A growing trend in real estate has emerged, and is grabbing the attention of real estate investors and homebuilders alike: Build-to-rent.
Let's dive into the growing trend to understand build-to-rent and learn why investors are ready to jump in.
Instead of building detached, single family houses to sell to families, many developers are now creating entire neighborhoods (hundreds of homes at a time) with the sole purpose of renting them out.
While the term is relatively self-explanatory, there are a number of important factors to note.
These single-family homes are not only professionally managed, but they also offer the renters access to exclusive amenities, such as swimming pools, gyms, tennis-courts, etc.
It's similar to the way that large multi-family apartments work, but with detached, single family rental homes, or SFRs, instead.
In addition, living in a build-to-rent neighborhood means that renters are part of a community.
Most of the renters in these communities are younger individuals or groups of roommates between the ages of 20 – 40, and they often hang out in the common lounge areas, work nearby, and prefer the flexibility in renting.
There are a number of factors for the rapid development of build-to-rent homes.
As previously mentioned, the vast majority of people interested in renting (rather than buying a house) are millennials (those currently in their late 20s to early 40s), which currently count for close to a quarter of the U.S population.
While the younger generation tends to have well-paid stable jobs, many of them are saddled with huge student-loans and credit card debts, and as a result, their purchasing power is relatively small compared to generations before them.
Macroeconomics aside, it's more common for younger generations to rent out smaller apartments in large cities instead of buying detached single-family homes; the down payments and credit requirements are a bit much for professionals early in their career.
There are a host of other factors for why build-to-rent works for these types of renters. People are starting to prefer more spacious rental units, and multifamily and studio units in big cities just can't compare.
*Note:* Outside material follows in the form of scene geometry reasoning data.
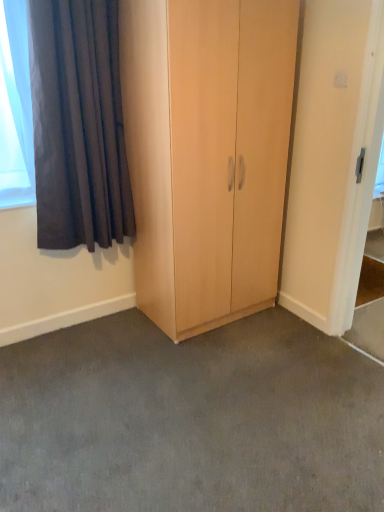 This screenshot has width=384, height=512. Identify the location of free location above gray carpet at center (from a real-world perspective). (206, 386). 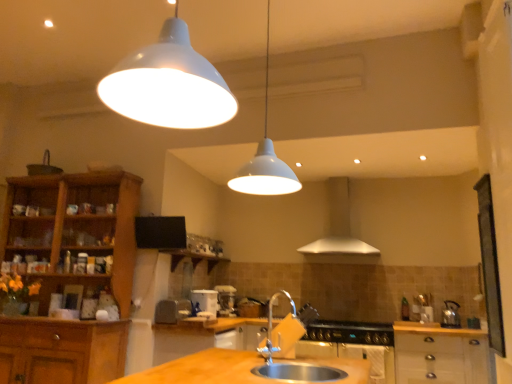 Question: From a real-world perspective, is stainless steel oven at lower center positioned under black matte gas stove at lower center based on gravity?

Choices:
 (A) no
 (B) yes

Answer: (B)

Question: Is the depth of stainless steel oven at lower center greater than that of black matte gas stove at lower center?

Choices:
 (A) no
 (B) yes

Answer: (A)

Question: From a real-world perspective, is stainless steel oven at lower center located higher than black matte gas stove at lower center?

Choices:
 (A) yes
 (B) no

Answer: (B)

Question: Would you say stainless steel oven at lower center contains black matte gas stove at lower center?

Choices:
 (A) no
 (B) yes

Answer: (A)

Question: Can you confirm if stainless steel oven at lower center is positioned to the right of black matte gas stove at lower center?

Choices:
 (A) yes
 (B) no

Answer: (B)

Question: Considering the relative positions of white matte pendant light at upper center and silver metallic exhaust hood at center in the image provided, is white matte pendant light at upper center to the left or to the right of silver metallic exhaust hood at center?

Choices:
 (A) left
 (B) right

Answer: (A)

Question: Is point (266, 56) positioned closer to the camera than point (343, 211)?

Choices:
 (A) farther
 (B) closer

Answer: (B)

Question: From the image's perspective, is white matte pendant light at upper center positioned above or below silver metallic exhaust hood at center?

Choices:
 (A) below
 (B) above

Answer: (B)

Question: In terms of height, does white matte pendant light at upper center look taller or shorter compared to silver metallic exhaust hood at center?

Choices:
 (A) short
 (B) tall

Answer: (B)

Question: Would you say silver metallic sink at lower center is to the left or to the right of wooden cabinet at lower right, placed as the second cabinetry when sorted from left to right, in the picture?

Choices:
 (A) right
 (B) left

Answer: (B)

Question: Is silver metallic sink at lower center situated inside wooden cabinet at lower right, positioned as the first cabinetry in right-to-left order, or outside?

Choices:
 (A) inside
 (B) outside

Answer: (B)

Question: From the image's perspective, is silver metallic sink at lower center above or below wooden cabinet at lower right, positioned as the first cabinetry in right-to-left order?

Choices:
 (A) below
 (B) above

Answer: (B)

Question: Considering the positions of silver metallic sink at lower center and wooden cabinet at lower right, placed as the second cabinetry when sorted from left to right, in the image, is silver metallic sink at lower center bigger or smaller than wooden cabinet at lower right, placed as the second cabinetry when sorted from left to right,?

Choices:
 (A) big
 (B) small

Answer: (B)

Question: Is black matte gas stove at lower center inside the boundaries of silver metallic sink at lower center, or outside?

Choices:
 (A) inside
 (B) outside

Answer: (B)

Question: From the image's perspective, is black matte gas stove at lower center above or below silver metallic sink at lower center?

Choices:
 (A) above
 (B) below

Answer: (B) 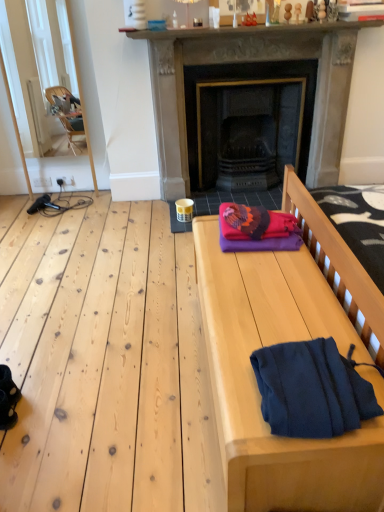 You are a GUI agent. You are given a task and a screenshot of the screen. Output one action in this format:
    pyautogui.click(x=<x>, y=<y>)
    Task: Click on the vacant area on the back side of dark blue fleece at lower right
    
    Given the screenshot: What is the action you would take?
    pyautogui.click(x=284, y=319) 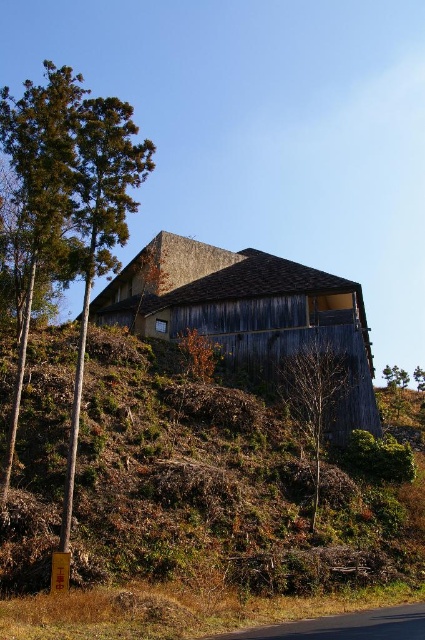 You are standing on the hillside looking at the weathered wood barn at center and the green textured tree at left. Which object is closer to you?

The weathered wood barn at center is closer to you because it is positioned under the green textured tree at left, meaning the barn is in front of the tree.

You are standing in front of a rustic wooden building on a hillside. You notice the brown wood hillside at center and the green textured tree at left. Which object is taller?

The green textured tree at left is taller than the brown wood hillside at center.

You are standing at the base of the hill and looking up at the rustic wooden structure. There is a point marked at coordinates point (x=223, y=484). Which object in the scene corresponds to this point?

The point (x=223, y=484) corresponds to the brown wood hillside at center. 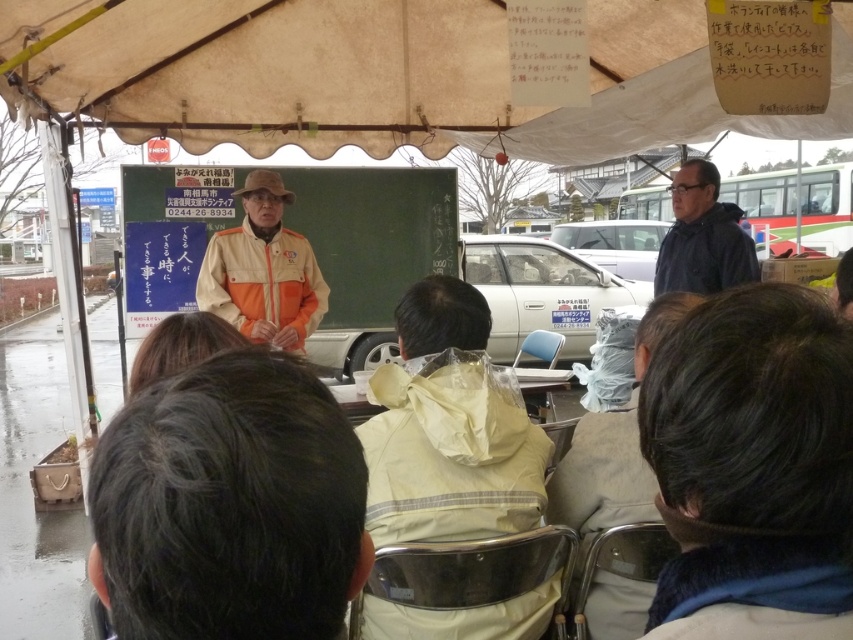 Question: Is the position of white fabric canopy at upper center more distant than that of beige fabric jacket at center?

Choices:
 (A) yes
 (B) no

Answer: (A)

Question: Which object is closer to the camera taking this photo?

Choices:
 (A) yellow plastic table at center
 (B) orange fabric jacket at center

Answer: (B)

Question: Is dark brown hair at lower right above dark blue jacket at upper right?

Choices:
 (A) no
 (B) yes

Answer: (A)

Question: Considering the real-world distances, which object is closest to the yellow matte jacket at center?

Choices:
 (A) dark blue jacket at upper right
 (B) orange fabric jacket at center
 (C) green chalkboard at center

Answer: (B)

Question: Can you confirm if dark brown hair at lower right is bigger than orange fabric jacket at center?

Choices:
 (A) no
 (B) yes

Answer: (A)

Question: Which object appears farthest from the camera in this image?

Choices:
 (A) beige fabric jacket at center
 (B) dark brown hair at lower right

Answer: (A) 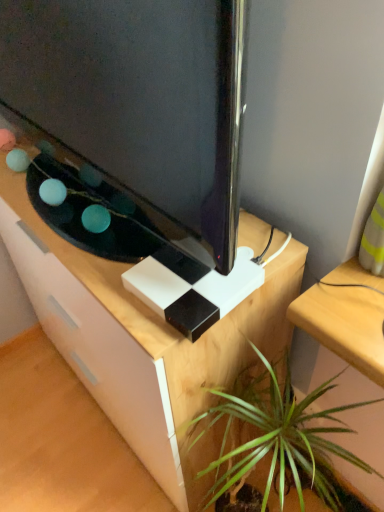 Question: Considering the relative sizes of white matte desk at center and green leafy plant at lower center in the image provided, is white matte desk at center smaller than green leafy plant at lower center?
In addition to that, millennials tend to love flexibility. Instead of settling down in a particular area for extended periods of time, they want to seek out opportunities for their careers and may have to move quickly.
This trend towards renting larger homes was also exacerbated by the pandemic, where societal trends in working and living continue to evolve - "work from home", suburban expansion, population changes from the largest cities to places in the Sun Belt (North Carolina, Texas, Arizona, etc.), among others.
Now that we have covered the benefits for renters to choose build-to-rent houses, you might be wondering whether there's a chance of profitability for investors as well. The answer is YES!
Large home builders and developers have already seized the opportunity before the pandemic by noticing these stated trends. The demand for single family homes for both buyers and renters is staggeringly high, and it's created a real estate frenzy.
This kind of demand causes the economics to be more elastic.
People are willing to pay high rent prices for more space and amenities (compared to high rent for studio apartments), which is why entire neighborhoods are quite profitable to build.
By building homes specifically to rent out, builders can also partner with property management firms and/or investor syndicates.
The build-to-rent shift has allowed the scalability of the real estate investors business. It's become another type of asset in the ever-growing real estate investor portfolio.
Instead of owning a number of different properties in various locations and having to look for property managers for each one of them, investors can now easily buy multiple houses in the same location and partner with local firms for management.
Last but definitely not least, the process of singing a lease with a renter is much faster than selling a house, which means that real estate investors are experiencing a much faster return of their investments in a less risky manner.
There's even the possibility of renting these homes out as short-term rentals.
Additionally, the investors in these properties have options: If they no longer want to wait on the appreciation of their build-to-rent portfolio, they can sell these SFRs for a quick profit. There's enough demand to go around!
All in all, we believe the build-to-rent trend is here to stay. The trend will continue as renters seek out more spacious homes for their flexible lifestyles, and homebuilders will continue trying to keep up with the demand for single family homes.